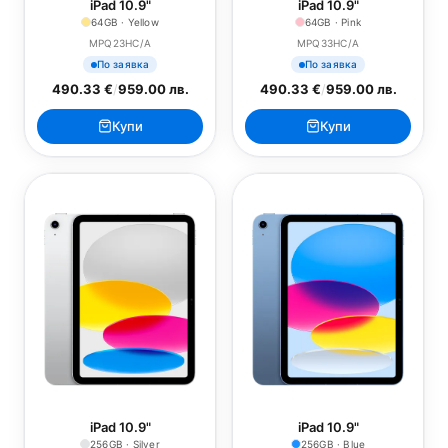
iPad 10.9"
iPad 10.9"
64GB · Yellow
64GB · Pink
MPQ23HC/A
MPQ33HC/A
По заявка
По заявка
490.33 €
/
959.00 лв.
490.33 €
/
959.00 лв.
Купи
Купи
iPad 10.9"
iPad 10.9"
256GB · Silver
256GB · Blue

--

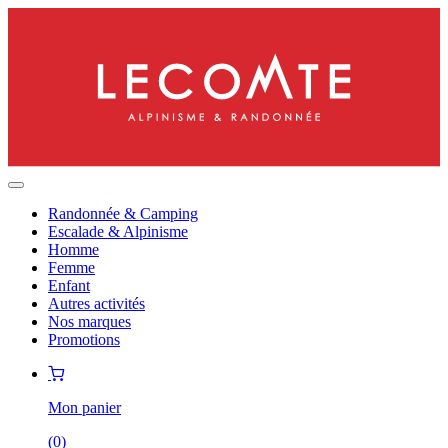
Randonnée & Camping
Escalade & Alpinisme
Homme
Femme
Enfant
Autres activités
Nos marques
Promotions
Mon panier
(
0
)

--

→ **The task**
Will you return exactly the lines above from the one with "64GB · Pink" down to the one with "256GB · Blue", counting both as part of the range?

→ **Written solution**
64GB · Pink
MPQ23HC/A
MPQ33HC/A
По заявка
По заявка
490.33 €
/
959.00 лв.
490.33 €
/
959.00 лв.
Купи
Купи
iPad 10.9"
iPad 10.9"
256GB · Silver
256GB · Blue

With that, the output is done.